Municipal governments provide services such as policing, firefighting, sanitation and recreation that are vital to quality of life. They raise and spend large amounts of money, and their taxes affect Canadians’ decisions about where to live and invest.
But the quality of their financial management is nowhere near a standard appropriate to their importance. Poor financial reporting is not just a problem for accountants. Financial statements are a key tool with which people can determine if organizations that claim to act on their behalf are actually doing so.
Information such as how much the local government plans to spend this year, how this year’s plan compares with the previous year’s results or how actual spending the previous year compares with what was planned is all but impossible for city councillors, taxpayers and local media to obtain.
In the case of cities, elected representatives, ratepayers and voters need budgets and financial statements that allow them to understand what their municipal governments are doing and to hold them to account. In Canadian cities, however, this tool is needlessly hard to use.
Simple information, such as how much the municipality plans to spend this year or how its spending plan this year compares with the previous year’s, is hard or impossible for a non-expert citizen or councillor to find.
Not only do municipalities make it hard to compare results with intentions, their budgets often understate the size of their operations, obscure key activities, exaggerate the costs of investments, hide the cost of pension obligations and leave unclear the sustainability of their fiscal positions over time.
It used to be the same for higher levels of government. At the beginning of the 2000s, the federal government and all the provincial and territorial governments presented budgets using different accounting and/or aggregation methods than they used in their financial statements. Since then, those differences have been disappearing.
The differences between how the numbers appear in budgets and in financial results have real-world consequences. For example, by presenting net, rather than gross, budget figures, municipalities exclude key services such as water and the fees that fund them, obscuring key activities and understating both their revenue and expense. By using cash, rather than accrual, accounting, they exaggerate infrastructure investment costs, hide the cost of pension obligations, and make it hard to match the costs and benefits of their activities.

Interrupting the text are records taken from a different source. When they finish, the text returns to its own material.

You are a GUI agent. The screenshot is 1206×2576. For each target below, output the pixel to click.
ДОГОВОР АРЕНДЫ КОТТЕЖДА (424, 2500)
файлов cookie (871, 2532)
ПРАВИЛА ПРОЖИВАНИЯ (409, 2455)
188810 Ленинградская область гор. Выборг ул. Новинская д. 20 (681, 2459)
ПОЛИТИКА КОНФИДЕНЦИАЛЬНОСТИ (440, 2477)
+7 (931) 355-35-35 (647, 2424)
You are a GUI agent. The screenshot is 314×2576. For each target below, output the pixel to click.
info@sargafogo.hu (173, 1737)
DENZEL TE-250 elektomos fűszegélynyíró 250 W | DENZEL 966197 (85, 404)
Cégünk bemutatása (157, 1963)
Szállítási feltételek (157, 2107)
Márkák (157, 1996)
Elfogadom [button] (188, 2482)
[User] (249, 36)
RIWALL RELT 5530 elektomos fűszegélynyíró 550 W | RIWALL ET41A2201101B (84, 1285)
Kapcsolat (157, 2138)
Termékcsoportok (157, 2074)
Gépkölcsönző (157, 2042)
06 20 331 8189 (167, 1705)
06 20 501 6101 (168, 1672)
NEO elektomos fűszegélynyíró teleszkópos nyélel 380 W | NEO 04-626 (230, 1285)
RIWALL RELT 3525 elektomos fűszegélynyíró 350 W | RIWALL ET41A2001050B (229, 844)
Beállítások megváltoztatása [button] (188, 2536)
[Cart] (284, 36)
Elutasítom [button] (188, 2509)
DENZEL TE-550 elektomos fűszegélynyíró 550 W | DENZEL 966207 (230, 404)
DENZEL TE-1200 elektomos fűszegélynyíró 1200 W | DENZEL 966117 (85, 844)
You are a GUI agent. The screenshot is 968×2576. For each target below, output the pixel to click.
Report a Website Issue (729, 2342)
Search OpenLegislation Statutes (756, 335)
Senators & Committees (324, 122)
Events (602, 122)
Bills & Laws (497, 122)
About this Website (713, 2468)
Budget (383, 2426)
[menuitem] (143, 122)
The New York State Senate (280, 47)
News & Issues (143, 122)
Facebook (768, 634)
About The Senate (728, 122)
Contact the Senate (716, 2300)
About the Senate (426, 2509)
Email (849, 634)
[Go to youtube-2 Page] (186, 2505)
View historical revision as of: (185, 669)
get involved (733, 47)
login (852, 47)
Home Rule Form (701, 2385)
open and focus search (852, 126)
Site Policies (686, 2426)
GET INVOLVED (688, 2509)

This report card grades the financial presentations of major Canadian municipalities in their most recent budgets and financial statements. Of those we assessed, Toronto, Durham Region, Kitchener, Quebec City, Longueuil and Montreal failed, providing little information in reader-friendly form.
More happily, Surrey garners an A+ for clarity and completeness of its financial presentation, York Region is a close second with an A, while Vancouver and Markham are also good performers.
This review of Canadian municipalities’ fiscal reporting shows how local governments can, and should, improve their accountability for the money they raise and spend. A key recommendation is that municipal governments should present their annual budgets on the same accounting basis as their year-end financial statements. They should use accrual accounting, matching revenues and expenses to the relevant activities.
Provincial governments that impede accrual-based budgets at the municipal level by requiring separate operating and capital budgets should stop doing so. Municipalities that face those impediments should publish supplementary information on their own. Municipalities that wish to highlight sources and uses of cash for their councillors could always do so in their financial statements and through reconciliations in their budgets.
In addition, budgets and financial statements should show gross, not net, revenue and expense, aggregated on a consistent basis. Netting in budgets hides revenue and expense that are material to municipal services and to the costs residents must pay – and means that only experts with lots of time on their hands can compare intentions with results.
Budgets, like financial statements, should show city-wide consolidated, gross revenue and spending figures that represent the city’s full claim on its citizens’ resources and the full scope of its activities.
These changes would help raise the financial management of Canada’s municipalities to a level more commensurate with their importance in Canadians’ lives.